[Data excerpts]
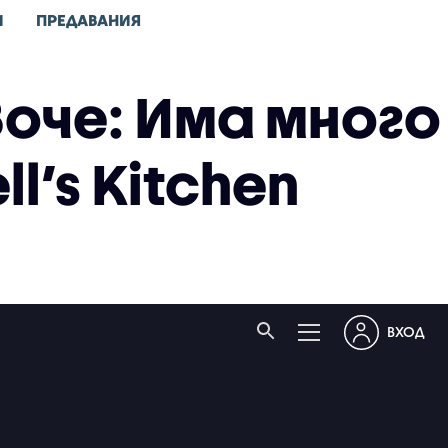
И
ПРЕДАВАНИЯ
оче: Има много
ll’s Kitchen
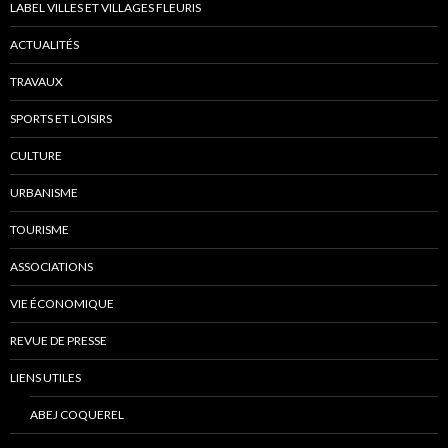
LABEL VILLES ET VILLAGES FLEURIS
ACTUALITÉS
TRAVAUX
SPORTS ET LOISIRS
CULTURE
URBANISME
TOURISME
ASSOCIATIONS
VIE ÉCONOMIQUE
REVUE DE PRESSE
LIENS UTILES
ABEJ COQUEREL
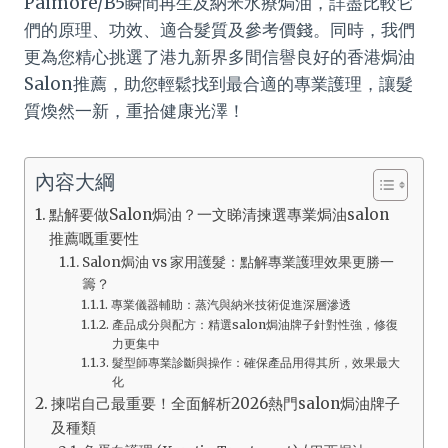
Paimore/B5瞬間再生及納米水療焗油，詳盡比較它
們的原理、功效、適合髮質及參考價錢。同時，我們
更為您精心挑選了港九新界多間信譽良好的香港焗油
Salon推薦，助您輕鬆找到最合適的專業護理，讓髮
質煥然一新，重拾健康光澤！
內容大綱
點解要做Salon焗油？一文睇清揀選專業焗油salon
推薦嘅重要性
Salon焗油 vs 家用護髮：點解專業護理效果更勝一
籌？
專業儀器輔助：蒸汽與納米技術促進深層滲透
產品成分與配方：精選salon焗油牌子針對性強，修復
力更集中
髮型師專業診斷與操作：確保產品用得其所，效果最大
化
揀啱自己最重要！全面解析2026熱門salon焗油牌子
及種類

*Problem to solve*:
Make an exact copy of every line from the one with "專業儀器輔助：蒸汽與納米技術促進深層滲透" to the end of the data, with the first and last of those lines included.

*Final answer*:
專業儀器輔助：蒸汽與納米技術促進深層滲透
產品成分與配方：精選salon焗油牌子針對性強，修復
力更集中
髮型師專業診斷與操作：確保產品用得其所，效果最大
化
揀啱自己最重要！全面解析2026熱門salon焗油牌子
及種類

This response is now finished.